The Kolmogorov-Smirnov test was used to test the hypothesis that both distributions are the same. The test statistic of 0.509 is less than the exact cutoff value of 0.614 for a 95% level test. Thus, at the 95% level of significance, we cannot reject the hypothesis that the weight distributions of tetradrachms of both mints are the same. Note that the Wilcoxon rank sum test2 gives the same conclusion.

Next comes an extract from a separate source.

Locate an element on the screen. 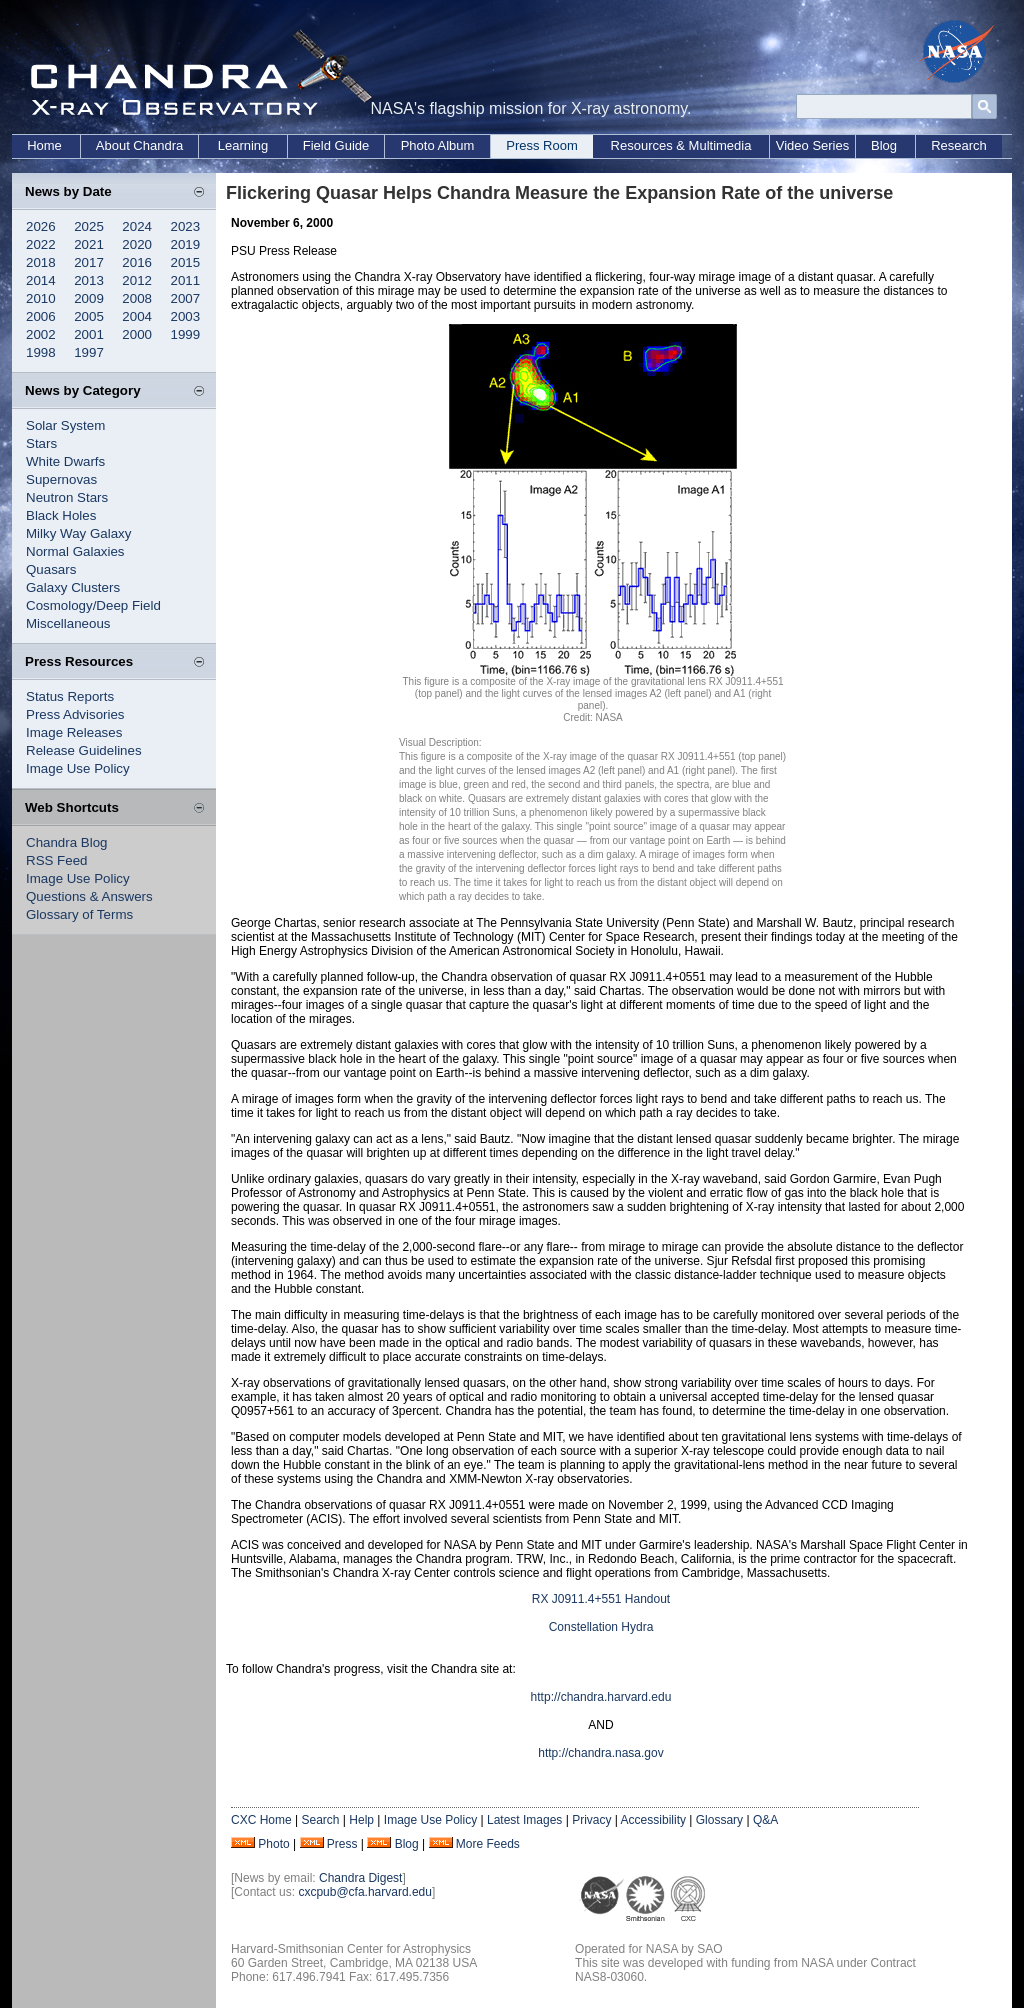 This screenshot has width=1024, height=2008. CXC Home is located at coordinates (261, 1820).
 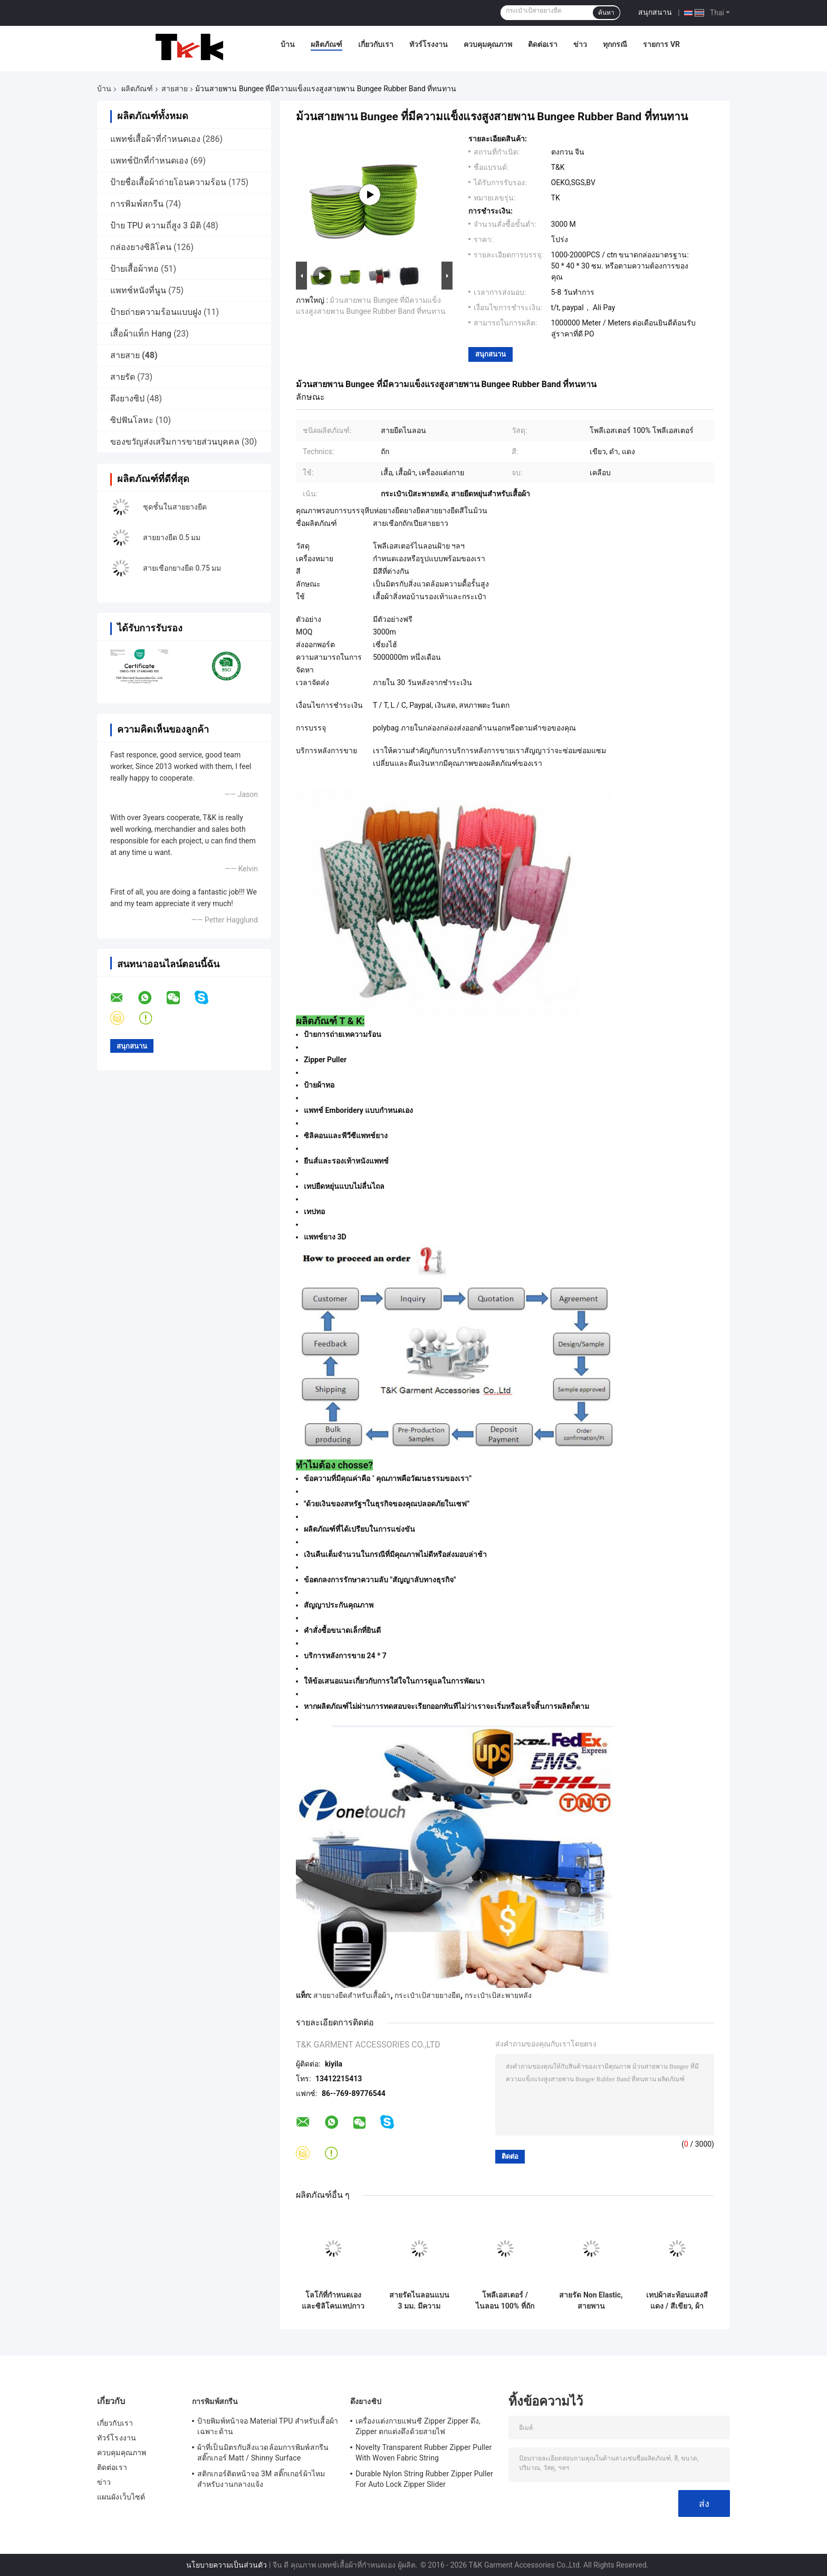 What do you see at coordinates (488, 44) in the screenshot?
I see `ควบคุมคุณภาพ` at bounding box center [488, 44].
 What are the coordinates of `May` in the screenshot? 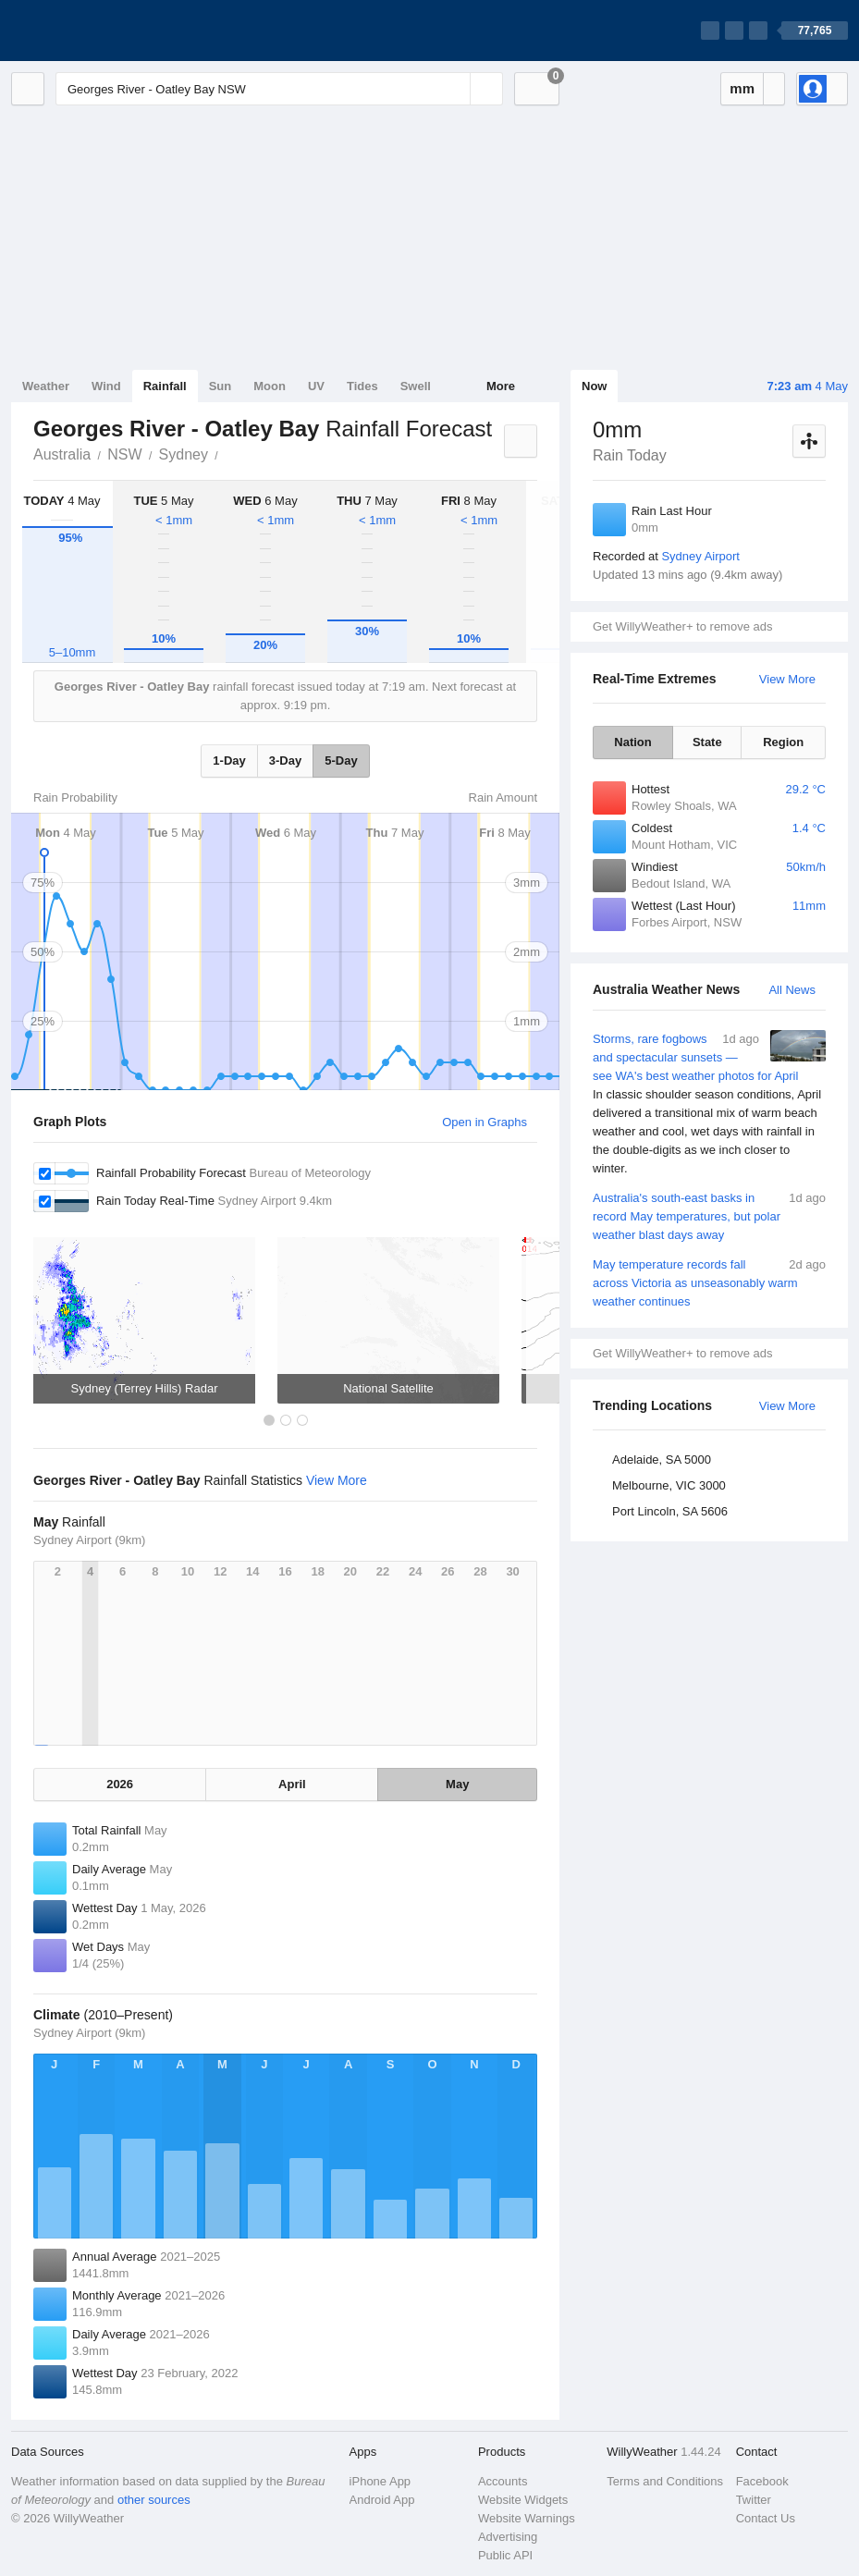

Fig. 7: Descriptive statistics

Fig. 7: Descriptive statistics

Fig. 8: Histograms

Fig. 8: Histograms

Fig. 9: Probability density estimations - Epanechnikov kernel

Fig. 9: Probability density estimations - Epanechnikov kernel

Fig. 10: Probability density estimations - Gaussian kernel

Fig. 10: Probability density estimations - Gaussian kernel

Fig. 11: Empirical cumulative distribution functions

Fig. 11: Empirical cumulative distribution functions

Fig. 12: Box-percentile plots

Fig. 12: Box-percentile plots

 

 


1 See Statistical Glossary, Box-percentile plot.


2 Also known as the Mann-Whitney test.

 


References:

Conover, W. J.:Practical Nonparametric Statistics, Third Edition. John Wiley & Sons, Inc., New York - Chichester - Weinheim - Brisbane - Singapore - Toronto, 1999.
Silverman, B.W.:Density Estimation for Statistics and Data Analysis. Chapman and Hall, London - New York - Tokyo - Melbourne - Madras, 1993 (reprint of the first edition published in 1986).